Given entries —
▬▬▬▬▬▬

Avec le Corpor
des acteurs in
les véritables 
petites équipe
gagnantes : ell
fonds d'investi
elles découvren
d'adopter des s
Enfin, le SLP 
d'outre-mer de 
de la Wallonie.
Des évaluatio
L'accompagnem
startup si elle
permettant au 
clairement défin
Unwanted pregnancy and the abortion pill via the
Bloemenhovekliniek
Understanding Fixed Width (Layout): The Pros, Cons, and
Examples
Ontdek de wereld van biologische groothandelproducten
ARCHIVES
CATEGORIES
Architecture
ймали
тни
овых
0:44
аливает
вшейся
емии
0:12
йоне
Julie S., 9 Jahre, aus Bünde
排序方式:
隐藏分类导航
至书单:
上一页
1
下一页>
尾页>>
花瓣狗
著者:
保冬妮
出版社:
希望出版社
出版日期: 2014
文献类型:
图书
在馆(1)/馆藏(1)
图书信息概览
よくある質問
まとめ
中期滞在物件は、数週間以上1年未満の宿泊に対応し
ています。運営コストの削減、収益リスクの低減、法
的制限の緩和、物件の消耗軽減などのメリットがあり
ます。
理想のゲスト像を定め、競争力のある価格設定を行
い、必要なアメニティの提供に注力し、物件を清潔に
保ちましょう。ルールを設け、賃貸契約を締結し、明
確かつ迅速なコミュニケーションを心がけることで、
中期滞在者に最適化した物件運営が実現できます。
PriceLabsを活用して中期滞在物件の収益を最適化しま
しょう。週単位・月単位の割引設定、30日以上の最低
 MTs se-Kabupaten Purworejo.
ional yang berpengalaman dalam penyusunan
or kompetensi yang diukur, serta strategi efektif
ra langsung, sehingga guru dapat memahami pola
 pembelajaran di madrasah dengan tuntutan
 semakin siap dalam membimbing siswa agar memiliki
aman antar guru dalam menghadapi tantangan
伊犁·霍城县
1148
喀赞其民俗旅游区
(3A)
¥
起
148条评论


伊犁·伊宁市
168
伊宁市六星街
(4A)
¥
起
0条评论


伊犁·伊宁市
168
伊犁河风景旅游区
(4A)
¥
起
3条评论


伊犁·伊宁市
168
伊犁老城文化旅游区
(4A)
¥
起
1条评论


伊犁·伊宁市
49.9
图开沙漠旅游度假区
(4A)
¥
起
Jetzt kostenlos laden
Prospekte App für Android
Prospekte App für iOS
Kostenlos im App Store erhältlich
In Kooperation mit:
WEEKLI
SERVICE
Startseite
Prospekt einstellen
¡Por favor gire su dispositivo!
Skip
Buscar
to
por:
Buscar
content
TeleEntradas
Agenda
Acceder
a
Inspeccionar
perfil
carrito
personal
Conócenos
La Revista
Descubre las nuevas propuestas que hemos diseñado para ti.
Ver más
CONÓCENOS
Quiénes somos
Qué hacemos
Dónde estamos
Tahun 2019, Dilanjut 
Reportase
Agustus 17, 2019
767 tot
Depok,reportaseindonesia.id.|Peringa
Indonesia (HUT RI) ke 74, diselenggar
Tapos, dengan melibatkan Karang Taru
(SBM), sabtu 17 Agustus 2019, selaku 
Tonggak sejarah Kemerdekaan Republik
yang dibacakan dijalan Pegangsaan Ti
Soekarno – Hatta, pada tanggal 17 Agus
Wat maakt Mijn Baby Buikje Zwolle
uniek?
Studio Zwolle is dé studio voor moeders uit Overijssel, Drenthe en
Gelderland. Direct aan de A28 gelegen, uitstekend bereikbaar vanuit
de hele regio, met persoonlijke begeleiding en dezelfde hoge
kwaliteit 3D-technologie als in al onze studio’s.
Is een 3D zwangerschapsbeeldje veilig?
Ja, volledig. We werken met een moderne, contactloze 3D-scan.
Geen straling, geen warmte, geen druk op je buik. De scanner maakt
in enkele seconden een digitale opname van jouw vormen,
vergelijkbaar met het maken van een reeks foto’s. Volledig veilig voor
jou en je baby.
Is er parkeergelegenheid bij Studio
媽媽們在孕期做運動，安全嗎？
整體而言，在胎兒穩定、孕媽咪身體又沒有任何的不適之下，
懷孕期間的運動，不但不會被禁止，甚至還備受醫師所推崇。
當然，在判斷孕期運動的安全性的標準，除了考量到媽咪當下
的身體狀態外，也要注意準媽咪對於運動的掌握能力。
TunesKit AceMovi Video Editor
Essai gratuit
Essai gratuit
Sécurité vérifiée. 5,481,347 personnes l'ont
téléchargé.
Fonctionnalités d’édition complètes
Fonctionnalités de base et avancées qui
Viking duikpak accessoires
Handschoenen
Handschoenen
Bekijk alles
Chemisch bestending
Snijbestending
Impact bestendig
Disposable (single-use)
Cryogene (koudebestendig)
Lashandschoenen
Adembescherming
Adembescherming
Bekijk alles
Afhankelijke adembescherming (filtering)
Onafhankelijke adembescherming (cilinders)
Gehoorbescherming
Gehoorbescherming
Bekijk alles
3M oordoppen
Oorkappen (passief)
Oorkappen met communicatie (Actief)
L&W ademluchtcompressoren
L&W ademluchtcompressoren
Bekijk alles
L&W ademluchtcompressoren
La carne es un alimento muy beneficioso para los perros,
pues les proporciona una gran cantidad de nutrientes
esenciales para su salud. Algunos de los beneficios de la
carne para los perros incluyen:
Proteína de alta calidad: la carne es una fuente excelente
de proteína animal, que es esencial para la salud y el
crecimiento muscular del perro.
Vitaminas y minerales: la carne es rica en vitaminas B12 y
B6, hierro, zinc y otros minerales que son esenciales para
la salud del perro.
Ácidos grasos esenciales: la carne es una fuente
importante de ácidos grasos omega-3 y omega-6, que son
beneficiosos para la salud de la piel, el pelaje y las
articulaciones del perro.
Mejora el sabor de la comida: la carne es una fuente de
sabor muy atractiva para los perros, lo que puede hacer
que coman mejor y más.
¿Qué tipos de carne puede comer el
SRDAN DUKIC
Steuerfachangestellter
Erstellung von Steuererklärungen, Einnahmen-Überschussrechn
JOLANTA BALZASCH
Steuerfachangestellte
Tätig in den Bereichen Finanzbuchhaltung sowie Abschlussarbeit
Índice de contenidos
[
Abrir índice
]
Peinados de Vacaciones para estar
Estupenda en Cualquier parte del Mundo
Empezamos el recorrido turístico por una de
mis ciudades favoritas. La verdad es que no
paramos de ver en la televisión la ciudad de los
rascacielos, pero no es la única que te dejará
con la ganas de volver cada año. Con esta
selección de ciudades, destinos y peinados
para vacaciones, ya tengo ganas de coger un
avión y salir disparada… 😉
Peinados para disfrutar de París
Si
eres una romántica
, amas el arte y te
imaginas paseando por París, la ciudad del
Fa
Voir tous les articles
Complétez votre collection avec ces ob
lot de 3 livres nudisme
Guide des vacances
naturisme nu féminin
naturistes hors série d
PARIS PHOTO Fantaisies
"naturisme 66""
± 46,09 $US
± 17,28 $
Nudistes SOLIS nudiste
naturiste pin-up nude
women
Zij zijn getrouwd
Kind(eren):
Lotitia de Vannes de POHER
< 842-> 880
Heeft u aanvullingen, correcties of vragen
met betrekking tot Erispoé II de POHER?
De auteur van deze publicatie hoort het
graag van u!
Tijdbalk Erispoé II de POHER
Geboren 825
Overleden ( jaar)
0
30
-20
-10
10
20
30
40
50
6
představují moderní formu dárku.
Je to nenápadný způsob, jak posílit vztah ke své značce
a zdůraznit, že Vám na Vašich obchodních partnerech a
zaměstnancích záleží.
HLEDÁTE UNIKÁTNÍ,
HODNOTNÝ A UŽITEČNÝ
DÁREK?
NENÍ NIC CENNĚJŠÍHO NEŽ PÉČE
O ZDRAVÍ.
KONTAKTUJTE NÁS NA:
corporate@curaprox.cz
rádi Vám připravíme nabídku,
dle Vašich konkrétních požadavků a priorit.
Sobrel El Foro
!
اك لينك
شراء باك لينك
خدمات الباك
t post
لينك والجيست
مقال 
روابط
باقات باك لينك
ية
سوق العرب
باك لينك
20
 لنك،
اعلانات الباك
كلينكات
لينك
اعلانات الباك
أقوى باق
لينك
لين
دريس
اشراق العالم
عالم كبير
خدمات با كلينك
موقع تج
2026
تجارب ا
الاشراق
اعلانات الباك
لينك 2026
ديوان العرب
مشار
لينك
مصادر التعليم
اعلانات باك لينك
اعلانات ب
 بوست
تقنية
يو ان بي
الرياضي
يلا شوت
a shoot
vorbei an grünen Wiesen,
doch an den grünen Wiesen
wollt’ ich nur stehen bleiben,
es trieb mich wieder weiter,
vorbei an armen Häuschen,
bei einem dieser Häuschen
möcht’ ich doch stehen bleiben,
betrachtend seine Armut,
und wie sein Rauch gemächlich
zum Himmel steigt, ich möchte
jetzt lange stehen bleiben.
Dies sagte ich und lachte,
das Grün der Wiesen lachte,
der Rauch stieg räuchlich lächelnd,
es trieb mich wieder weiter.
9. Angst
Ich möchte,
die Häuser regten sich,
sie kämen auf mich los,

▬▬▬▬▬▬

Brief — Search the records for the string "grasos", and copy every line that holds it.

Exercise answer —
Ácidos grasos esenciales: la carne es una fuente
importante de ácidos grasos omega-3 y omega-6, que son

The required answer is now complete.